Records to use START

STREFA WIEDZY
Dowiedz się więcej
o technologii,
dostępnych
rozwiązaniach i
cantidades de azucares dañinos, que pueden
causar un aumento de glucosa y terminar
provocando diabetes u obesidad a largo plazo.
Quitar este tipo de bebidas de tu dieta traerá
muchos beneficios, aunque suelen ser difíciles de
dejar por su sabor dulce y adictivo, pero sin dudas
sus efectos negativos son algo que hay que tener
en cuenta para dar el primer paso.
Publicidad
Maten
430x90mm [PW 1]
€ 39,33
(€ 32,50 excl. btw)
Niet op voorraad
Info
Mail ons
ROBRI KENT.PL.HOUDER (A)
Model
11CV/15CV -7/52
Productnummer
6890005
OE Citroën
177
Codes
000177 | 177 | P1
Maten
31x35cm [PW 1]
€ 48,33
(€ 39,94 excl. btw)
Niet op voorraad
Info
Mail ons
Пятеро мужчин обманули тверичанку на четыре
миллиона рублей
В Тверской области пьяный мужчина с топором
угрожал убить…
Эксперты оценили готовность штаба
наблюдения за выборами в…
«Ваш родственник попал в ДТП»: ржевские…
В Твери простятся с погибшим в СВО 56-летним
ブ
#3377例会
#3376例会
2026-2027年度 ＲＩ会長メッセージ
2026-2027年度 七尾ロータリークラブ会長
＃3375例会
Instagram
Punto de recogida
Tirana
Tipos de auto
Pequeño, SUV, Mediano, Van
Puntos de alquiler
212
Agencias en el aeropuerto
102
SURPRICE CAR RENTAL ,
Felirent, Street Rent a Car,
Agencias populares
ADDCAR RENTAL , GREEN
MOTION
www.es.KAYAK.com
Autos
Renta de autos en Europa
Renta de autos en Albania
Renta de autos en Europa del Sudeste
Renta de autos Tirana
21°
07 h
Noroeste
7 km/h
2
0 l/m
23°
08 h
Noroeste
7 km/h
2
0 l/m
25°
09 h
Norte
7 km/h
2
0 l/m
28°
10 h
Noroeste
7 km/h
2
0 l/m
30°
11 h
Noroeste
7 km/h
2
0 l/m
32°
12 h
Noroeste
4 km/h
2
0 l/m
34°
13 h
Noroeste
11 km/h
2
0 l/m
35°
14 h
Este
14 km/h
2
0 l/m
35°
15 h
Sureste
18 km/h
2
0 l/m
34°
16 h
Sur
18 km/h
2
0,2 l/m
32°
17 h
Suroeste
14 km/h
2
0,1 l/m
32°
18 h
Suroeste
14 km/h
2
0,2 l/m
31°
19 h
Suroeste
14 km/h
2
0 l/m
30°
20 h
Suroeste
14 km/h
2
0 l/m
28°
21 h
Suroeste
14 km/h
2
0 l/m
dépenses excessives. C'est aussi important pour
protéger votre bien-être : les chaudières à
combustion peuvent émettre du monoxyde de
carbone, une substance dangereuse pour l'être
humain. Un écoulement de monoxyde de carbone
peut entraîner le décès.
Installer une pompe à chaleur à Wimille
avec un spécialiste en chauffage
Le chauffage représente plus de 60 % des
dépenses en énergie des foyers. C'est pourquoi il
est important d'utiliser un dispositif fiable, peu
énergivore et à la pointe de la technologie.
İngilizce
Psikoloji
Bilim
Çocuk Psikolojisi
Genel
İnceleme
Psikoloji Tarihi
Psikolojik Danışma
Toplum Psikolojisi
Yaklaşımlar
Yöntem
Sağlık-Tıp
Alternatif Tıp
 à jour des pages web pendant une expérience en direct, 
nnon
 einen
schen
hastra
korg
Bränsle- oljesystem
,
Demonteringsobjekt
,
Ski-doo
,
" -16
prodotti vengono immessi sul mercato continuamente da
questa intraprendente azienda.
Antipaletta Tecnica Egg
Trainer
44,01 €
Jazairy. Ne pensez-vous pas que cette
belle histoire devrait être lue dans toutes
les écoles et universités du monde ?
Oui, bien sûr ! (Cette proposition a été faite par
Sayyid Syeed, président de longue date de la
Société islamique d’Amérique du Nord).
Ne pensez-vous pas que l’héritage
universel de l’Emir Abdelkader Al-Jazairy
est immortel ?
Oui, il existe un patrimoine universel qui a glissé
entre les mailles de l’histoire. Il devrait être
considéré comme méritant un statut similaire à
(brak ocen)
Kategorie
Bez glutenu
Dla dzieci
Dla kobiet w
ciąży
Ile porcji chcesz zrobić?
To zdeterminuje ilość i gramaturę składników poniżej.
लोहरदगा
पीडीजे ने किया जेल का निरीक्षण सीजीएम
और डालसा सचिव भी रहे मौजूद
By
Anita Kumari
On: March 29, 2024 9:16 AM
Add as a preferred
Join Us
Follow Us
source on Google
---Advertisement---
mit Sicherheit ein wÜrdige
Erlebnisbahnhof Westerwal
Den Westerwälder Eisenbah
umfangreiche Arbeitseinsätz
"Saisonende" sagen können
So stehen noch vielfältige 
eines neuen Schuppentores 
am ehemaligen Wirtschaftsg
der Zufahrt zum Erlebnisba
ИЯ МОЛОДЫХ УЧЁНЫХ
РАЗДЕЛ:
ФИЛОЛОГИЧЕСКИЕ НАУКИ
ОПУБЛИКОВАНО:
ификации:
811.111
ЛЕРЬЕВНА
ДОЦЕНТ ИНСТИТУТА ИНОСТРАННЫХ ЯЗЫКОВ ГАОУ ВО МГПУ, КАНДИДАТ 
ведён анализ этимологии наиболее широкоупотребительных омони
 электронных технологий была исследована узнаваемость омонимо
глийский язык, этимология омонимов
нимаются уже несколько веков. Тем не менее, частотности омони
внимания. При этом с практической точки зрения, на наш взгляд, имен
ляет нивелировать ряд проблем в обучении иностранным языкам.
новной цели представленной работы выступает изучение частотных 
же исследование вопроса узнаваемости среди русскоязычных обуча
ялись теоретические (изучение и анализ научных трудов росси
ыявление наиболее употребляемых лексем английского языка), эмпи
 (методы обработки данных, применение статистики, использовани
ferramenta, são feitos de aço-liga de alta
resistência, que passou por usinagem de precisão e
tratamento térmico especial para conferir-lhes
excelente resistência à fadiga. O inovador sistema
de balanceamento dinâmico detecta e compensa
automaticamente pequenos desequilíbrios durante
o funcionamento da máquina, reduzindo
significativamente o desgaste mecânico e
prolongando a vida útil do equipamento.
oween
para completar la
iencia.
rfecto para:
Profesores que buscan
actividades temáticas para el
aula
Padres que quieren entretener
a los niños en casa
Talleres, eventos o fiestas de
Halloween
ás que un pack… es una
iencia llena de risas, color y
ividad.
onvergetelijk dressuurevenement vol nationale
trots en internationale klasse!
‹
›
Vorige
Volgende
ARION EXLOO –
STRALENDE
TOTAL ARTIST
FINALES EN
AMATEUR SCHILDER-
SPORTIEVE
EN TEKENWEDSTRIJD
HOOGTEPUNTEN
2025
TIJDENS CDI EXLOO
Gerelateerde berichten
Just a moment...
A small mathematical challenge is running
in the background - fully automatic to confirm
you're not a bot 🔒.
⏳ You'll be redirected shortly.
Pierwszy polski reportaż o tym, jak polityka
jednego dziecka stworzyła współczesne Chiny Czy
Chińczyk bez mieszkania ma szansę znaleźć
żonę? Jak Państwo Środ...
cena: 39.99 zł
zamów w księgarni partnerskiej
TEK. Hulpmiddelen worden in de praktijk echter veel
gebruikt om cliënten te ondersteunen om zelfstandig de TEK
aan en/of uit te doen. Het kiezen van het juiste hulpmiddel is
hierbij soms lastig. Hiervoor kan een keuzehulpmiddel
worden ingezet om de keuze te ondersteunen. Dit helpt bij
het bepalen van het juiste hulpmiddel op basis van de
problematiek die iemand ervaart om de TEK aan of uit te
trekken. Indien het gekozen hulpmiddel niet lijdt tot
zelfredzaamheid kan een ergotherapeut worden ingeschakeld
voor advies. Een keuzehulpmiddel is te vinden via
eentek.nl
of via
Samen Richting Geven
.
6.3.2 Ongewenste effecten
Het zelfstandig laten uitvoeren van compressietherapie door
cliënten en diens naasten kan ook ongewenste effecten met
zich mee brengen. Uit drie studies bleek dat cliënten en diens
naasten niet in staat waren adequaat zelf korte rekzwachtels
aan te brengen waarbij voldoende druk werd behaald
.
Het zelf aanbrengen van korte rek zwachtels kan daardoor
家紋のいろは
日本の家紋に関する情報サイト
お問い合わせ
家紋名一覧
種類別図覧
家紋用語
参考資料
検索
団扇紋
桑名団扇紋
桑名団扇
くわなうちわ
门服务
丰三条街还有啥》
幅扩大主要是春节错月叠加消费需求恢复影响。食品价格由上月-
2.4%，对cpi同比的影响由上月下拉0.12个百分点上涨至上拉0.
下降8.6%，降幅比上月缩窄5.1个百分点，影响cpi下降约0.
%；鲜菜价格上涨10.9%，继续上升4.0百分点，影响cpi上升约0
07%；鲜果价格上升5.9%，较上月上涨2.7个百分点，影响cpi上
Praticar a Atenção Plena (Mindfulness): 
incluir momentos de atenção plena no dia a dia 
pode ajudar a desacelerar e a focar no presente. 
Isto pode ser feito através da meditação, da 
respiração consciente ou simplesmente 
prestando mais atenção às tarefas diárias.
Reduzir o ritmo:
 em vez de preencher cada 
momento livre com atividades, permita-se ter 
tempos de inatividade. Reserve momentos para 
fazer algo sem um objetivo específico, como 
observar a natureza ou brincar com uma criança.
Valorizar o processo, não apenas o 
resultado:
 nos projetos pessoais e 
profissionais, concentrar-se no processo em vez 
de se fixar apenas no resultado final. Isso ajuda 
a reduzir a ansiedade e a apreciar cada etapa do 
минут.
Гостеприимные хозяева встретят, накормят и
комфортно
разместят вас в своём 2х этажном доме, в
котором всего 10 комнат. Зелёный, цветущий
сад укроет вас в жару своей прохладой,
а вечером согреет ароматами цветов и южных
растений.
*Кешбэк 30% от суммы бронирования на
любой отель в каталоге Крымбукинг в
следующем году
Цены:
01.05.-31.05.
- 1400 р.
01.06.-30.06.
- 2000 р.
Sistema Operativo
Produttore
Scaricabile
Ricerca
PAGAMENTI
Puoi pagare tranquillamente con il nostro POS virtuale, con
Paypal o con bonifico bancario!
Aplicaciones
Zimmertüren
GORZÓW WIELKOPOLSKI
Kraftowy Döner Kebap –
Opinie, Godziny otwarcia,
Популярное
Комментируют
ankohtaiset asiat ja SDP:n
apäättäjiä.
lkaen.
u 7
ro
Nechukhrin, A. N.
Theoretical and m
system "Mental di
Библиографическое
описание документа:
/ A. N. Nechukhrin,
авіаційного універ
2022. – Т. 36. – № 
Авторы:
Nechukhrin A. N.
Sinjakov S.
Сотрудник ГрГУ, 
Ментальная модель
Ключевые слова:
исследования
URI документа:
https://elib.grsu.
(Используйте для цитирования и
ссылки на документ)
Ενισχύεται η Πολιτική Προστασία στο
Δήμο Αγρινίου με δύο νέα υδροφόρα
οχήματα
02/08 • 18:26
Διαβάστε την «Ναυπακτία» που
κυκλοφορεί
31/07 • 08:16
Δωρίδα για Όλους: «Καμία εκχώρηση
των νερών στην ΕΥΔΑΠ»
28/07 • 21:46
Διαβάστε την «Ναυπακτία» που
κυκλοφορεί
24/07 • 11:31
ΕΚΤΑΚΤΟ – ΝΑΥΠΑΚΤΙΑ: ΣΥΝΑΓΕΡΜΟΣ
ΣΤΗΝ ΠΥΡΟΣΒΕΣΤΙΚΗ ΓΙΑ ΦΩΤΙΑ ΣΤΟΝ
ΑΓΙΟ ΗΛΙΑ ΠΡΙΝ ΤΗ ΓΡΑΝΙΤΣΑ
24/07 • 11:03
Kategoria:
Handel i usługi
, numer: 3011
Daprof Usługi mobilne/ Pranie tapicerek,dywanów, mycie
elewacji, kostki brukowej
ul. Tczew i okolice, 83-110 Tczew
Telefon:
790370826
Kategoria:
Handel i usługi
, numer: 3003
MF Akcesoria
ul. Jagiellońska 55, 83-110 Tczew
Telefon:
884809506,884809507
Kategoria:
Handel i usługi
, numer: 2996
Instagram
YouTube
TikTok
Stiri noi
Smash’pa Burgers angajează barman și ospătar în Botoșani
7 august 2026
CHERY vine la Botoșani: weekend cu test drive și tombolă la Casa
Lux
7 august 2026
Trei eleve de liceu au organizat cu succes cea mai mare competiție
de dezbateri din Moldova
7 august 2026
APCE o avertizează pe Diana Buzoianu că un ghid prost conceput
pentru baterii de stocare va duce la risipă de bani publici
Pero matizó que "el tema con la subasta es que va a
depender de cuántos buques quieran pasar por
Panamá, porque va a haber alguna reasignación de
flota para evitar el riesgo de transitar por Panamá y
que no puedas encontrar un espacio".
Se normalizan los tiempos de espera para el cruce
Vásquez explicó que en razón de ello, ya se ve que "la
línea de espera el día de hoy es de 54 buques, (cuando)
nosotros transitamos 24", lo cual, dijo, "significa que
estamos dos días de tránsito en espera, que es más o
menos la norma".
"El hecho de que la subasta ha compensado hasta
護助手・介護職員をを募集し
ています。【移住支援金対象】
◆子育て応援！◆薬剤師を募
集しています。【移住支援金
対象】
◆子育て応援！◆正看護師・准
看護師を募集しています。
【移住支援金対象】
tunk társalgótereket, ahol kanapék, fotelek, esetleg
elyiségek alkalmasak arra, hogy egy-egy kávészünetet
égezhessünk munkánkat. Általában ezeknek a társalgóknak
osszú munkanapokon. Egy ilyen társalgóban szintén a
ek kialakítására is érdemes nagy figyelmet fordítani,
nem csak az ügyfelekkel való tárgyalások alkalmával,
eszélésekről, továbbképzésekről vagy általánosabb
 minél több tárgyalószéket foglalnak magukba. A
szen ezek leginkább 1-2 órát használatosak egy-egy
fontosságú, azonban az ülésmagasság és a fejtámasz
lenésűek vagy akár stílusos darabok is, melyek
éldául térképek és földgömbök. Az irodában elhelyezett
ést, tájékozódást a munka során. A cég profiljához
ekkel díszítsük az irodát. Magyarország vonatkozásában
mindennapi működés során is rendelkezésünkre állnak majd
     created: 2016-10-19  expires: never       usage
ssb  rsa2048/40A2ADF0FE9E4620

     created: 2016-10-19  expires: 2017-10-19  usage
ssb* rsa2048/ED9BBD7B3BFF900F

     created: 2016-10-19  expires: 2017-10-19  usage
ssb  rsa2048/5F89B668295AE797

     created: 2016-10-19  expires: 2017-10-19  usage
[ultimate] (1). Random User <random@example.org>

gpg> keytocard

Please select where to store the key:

Records to use END

▶ Problem description
All that belongs in the answer is the run of lines above from the line containing "APCE o avertizează" through the line containing "que no puedas", exactly as written.

▶ Exercise solution
APCE o avertizează pe Diana Buzoianu că un ghid prost conceput
pentru baterii de stocare va duce la risipă de bani publici
Pero matizó que "el tema con la subasta es que va a
depender de cuántos buques quieran pasar por
Panamá, porque va a haber alguna reasignación de
flota para evitar el riesgo de transitar por Panamá y
que no puedas encontrar un espacio".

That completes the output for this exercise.